The Idaho Spending Index examines appropriation bills on several fronts to add some important context to lawmakers’ discussions as the spending bills are considered on the House and Senate floors. As we look at the budget, we consider the following issues:
Does the agency requesting these funds serve a proper role of government? Has wasteful or duplicative spending been identified within the agency, and if so, has that spending been eliminated or corrected? Have budget-writers reviewed existing outlays to look for opportunities to contain spending, e.g., through a base reduction? If there is a maintenance budget, is that maintenance budget appropriate? Are the line items appropriate in type and size, and are they absolutely necessary for serving the public? Does the budget contemplate adding new employees or programs? Does the appropriation increase dependency on the federal government?
Our analysis is intended to provide lawmakers and their constituents with a frame of reference for conservative budgeting, by summarizing whether appropriation measures contain items that are truly objectionable or legitimate and worthy of support.
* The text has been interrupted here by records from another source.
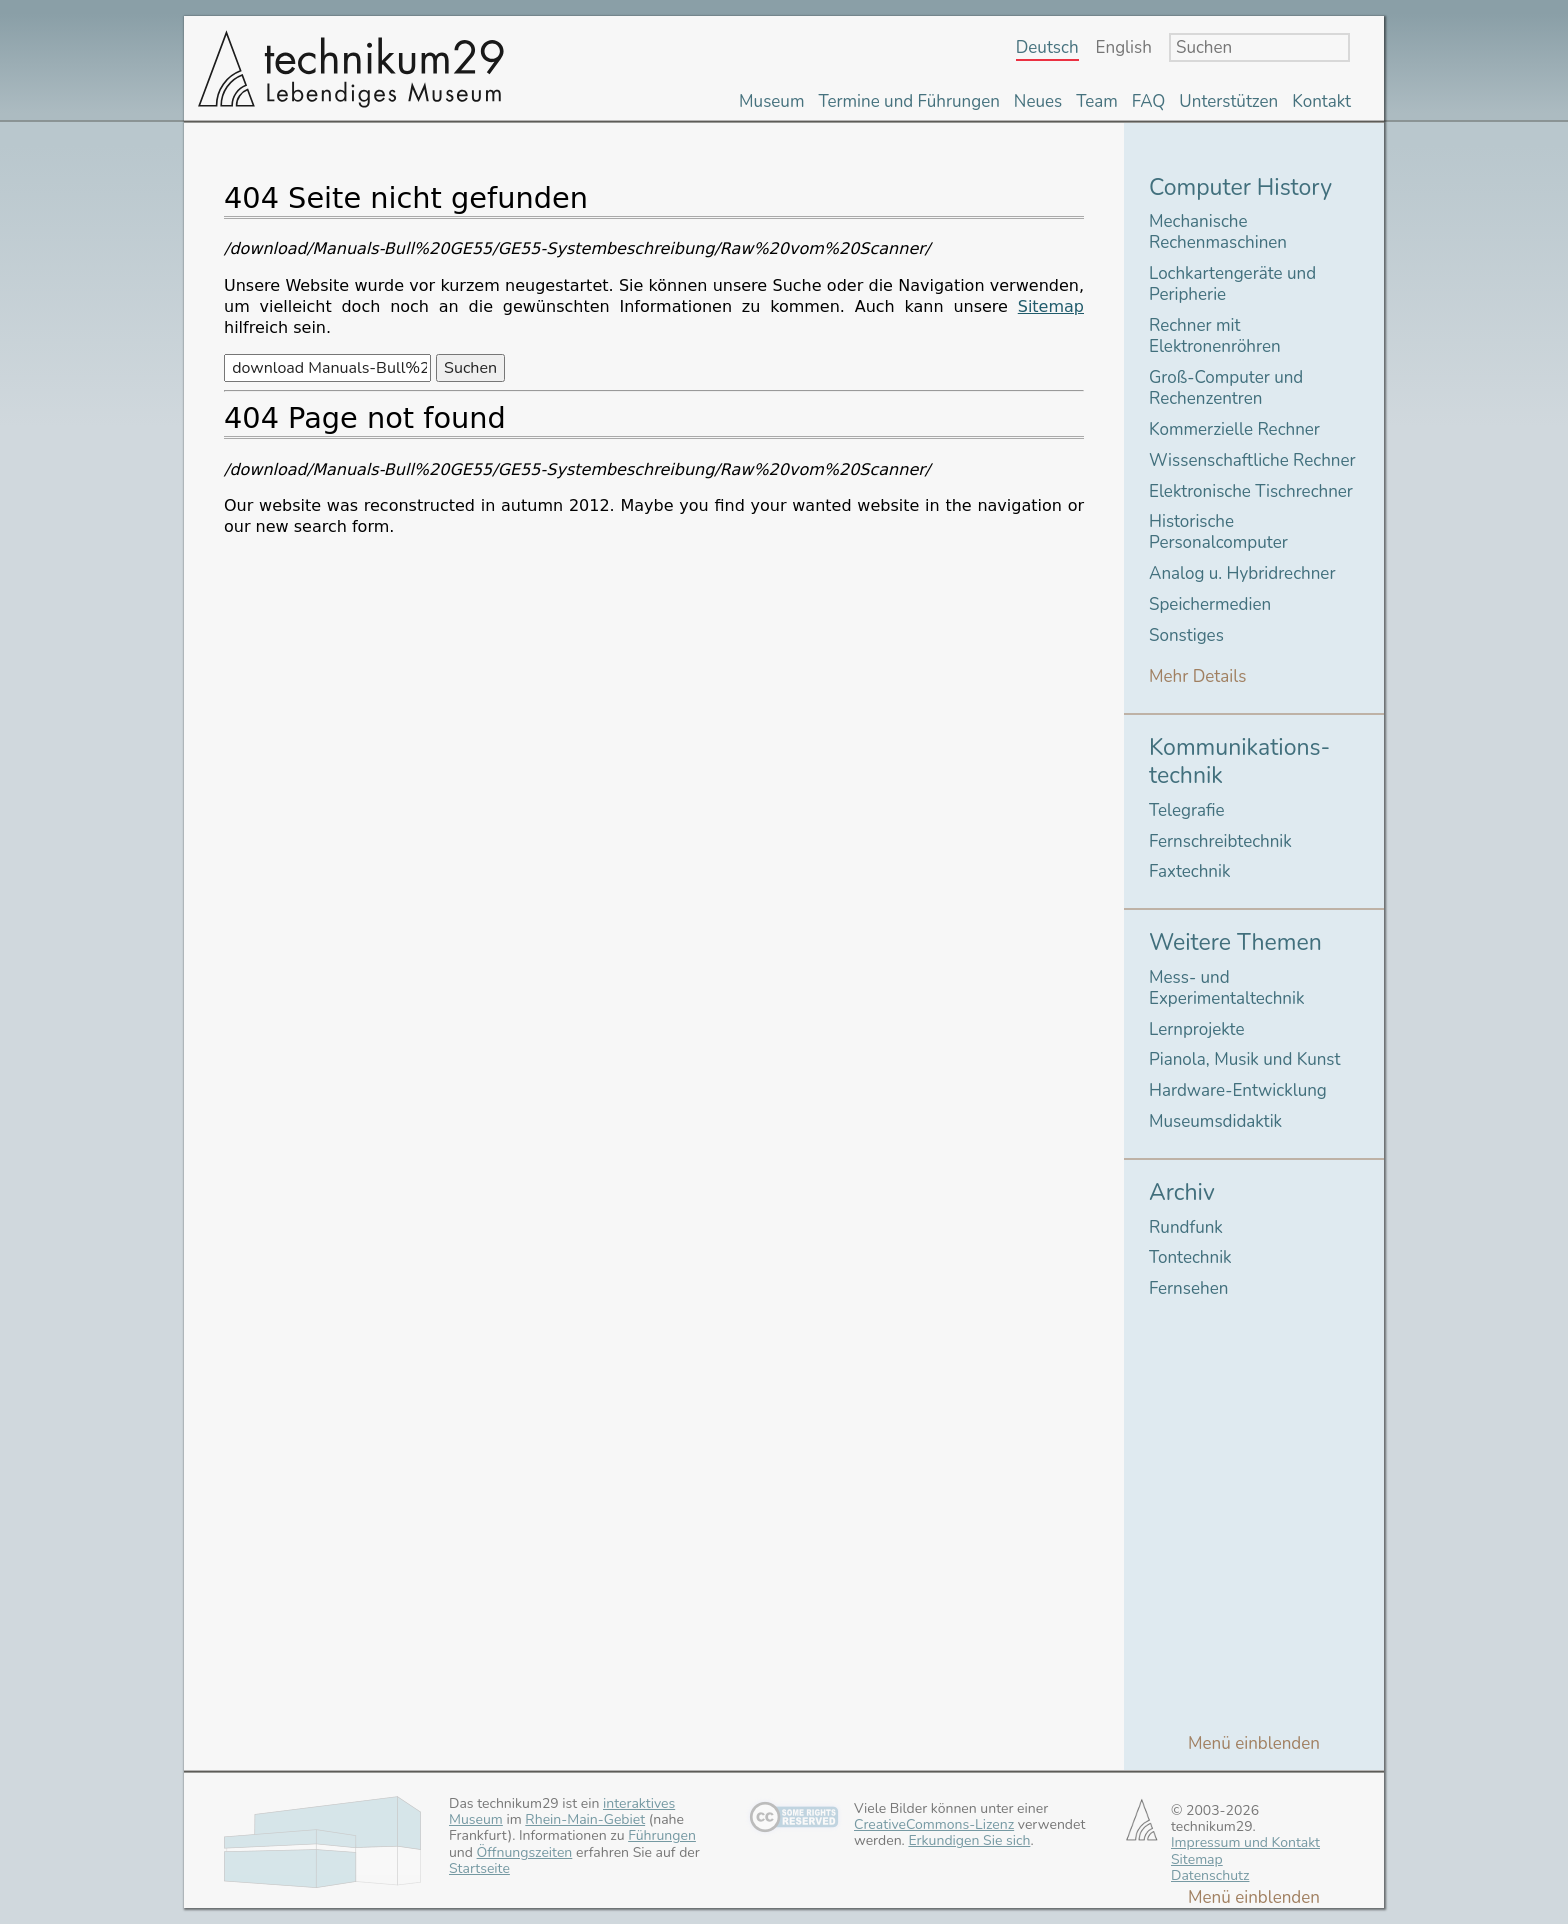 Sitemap (1051, 306)
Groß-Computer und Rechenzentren (1226, 388)
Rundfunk (1186, 1227)
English (1124, 48)
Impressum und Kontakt (1245, 1842)
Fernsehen (1188, 1288)
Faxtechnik (1189, 871)
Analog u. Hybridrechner (1242, 573)
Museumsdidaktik (1215, 1121)
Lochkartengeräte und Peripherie (1232, 284)
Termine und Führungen (908, 101)
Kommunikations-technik (1239, 761)
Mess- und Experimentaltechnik (1226, 988)
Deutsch (1047, 48)
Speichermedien (1210, 604)
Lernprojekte (1197, 1029)
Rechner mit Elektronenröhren (1215, 336)
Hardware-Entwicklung (1238, 1090)
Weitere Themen (1235, 942)
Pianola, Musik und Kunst (1244, 1059)
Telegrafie (1187, 810)
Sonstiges (1186, 635)
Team (1097, 101)
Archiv (1182, 1192)
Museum (771, 101)
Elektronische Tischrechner (1251, 491)
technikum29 (349, 68)
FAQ (1149, 101)
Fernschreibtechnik (1220, 841)
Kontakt (1321, 101)
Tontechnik (1190, 1257)
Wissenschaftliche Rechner (1252, 460)
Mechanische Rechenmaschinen (1218, 232)
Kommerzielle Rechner (1234, 429)
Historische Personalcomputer (1218, 532)
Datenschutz (1210, 1875)
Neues (1038, 101)
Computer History (1240, 187)
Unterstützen (1228, 101) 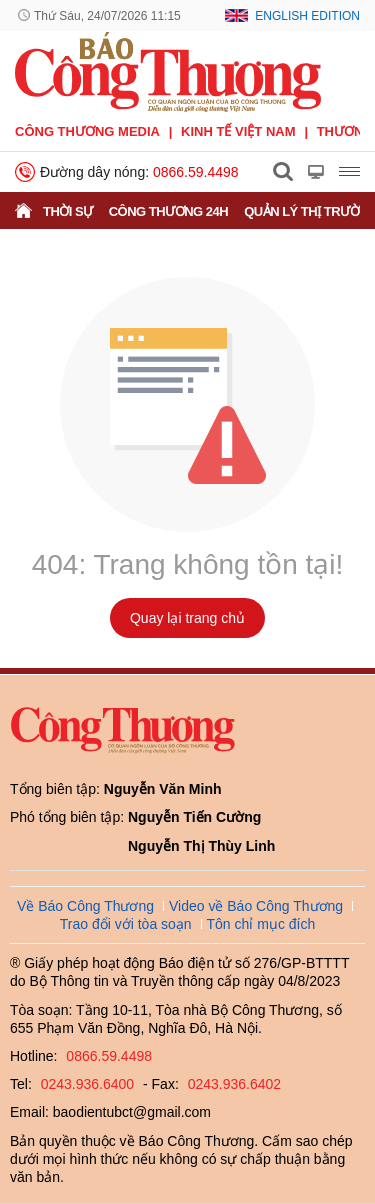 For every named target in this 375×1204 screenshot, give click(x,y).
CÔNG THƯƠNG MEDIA (87, 131)
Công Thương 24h (168, 211)
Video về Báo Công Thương (256, 906)
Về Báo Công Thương (85, 906)
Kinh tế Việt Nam (238, 131)
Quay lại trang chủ (187, 618)
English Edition (307, 16)
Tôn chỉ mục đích (261, 924)
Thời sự (68, 211) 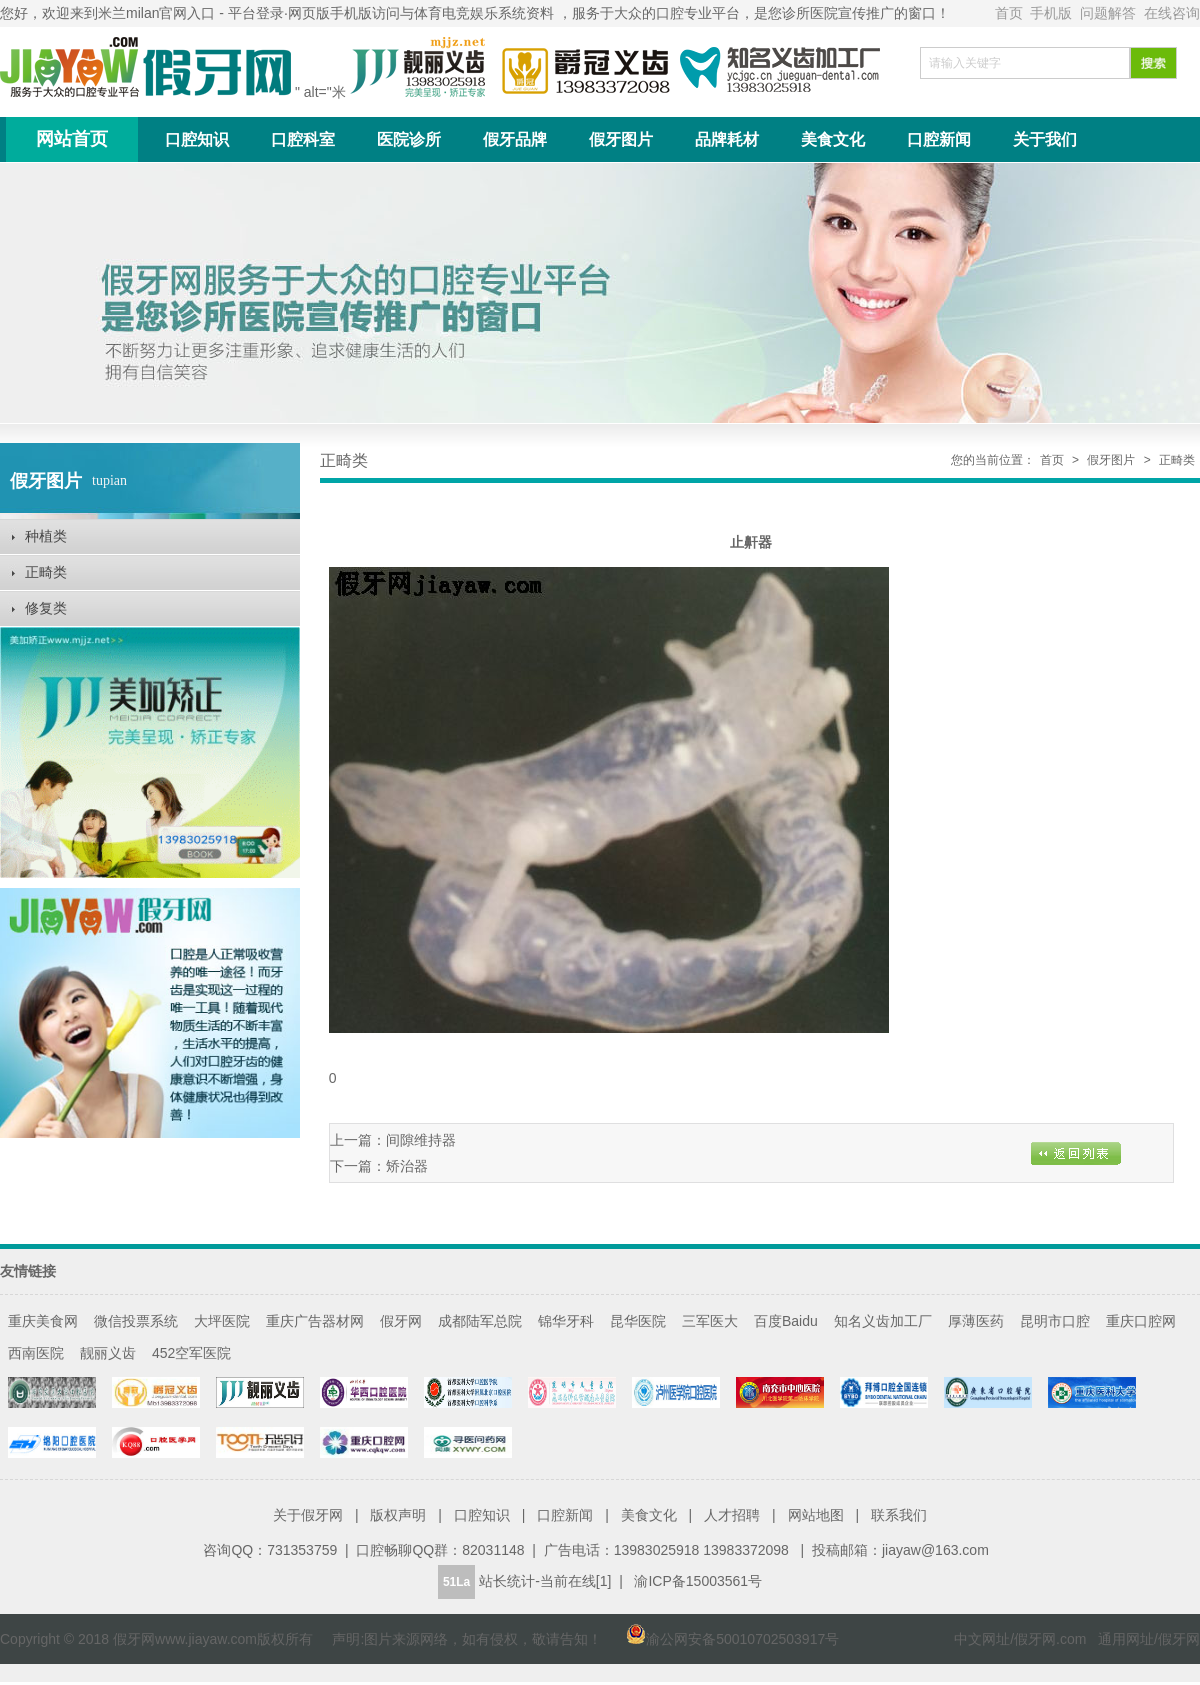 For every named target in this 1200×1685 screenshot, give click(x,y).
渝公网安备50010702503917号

Bill Description: Health and Welfare department: mental health services, psychiatric hospitalization and substance abuse treatment and prevention FY22 appropriation
This is one of several bills within the Department of Health and Welfare budget that encapsulates the fiscal conundrum that Idaho is facing. Had this budget request for a 25% overall increase from the prior year appropriation consisted of general fund dollars, it would not have made it out of the Joint Finance Appropriation Committee. However, this appropriation increase is entirely driven by federal dollars, which are up 115% from the prior year. And most of those funds are tied to COVID money. The notion that we should take this money because these are federal dollars and saddle our kids and grandkids with debt is antithetical to a conservative approach to budgeting.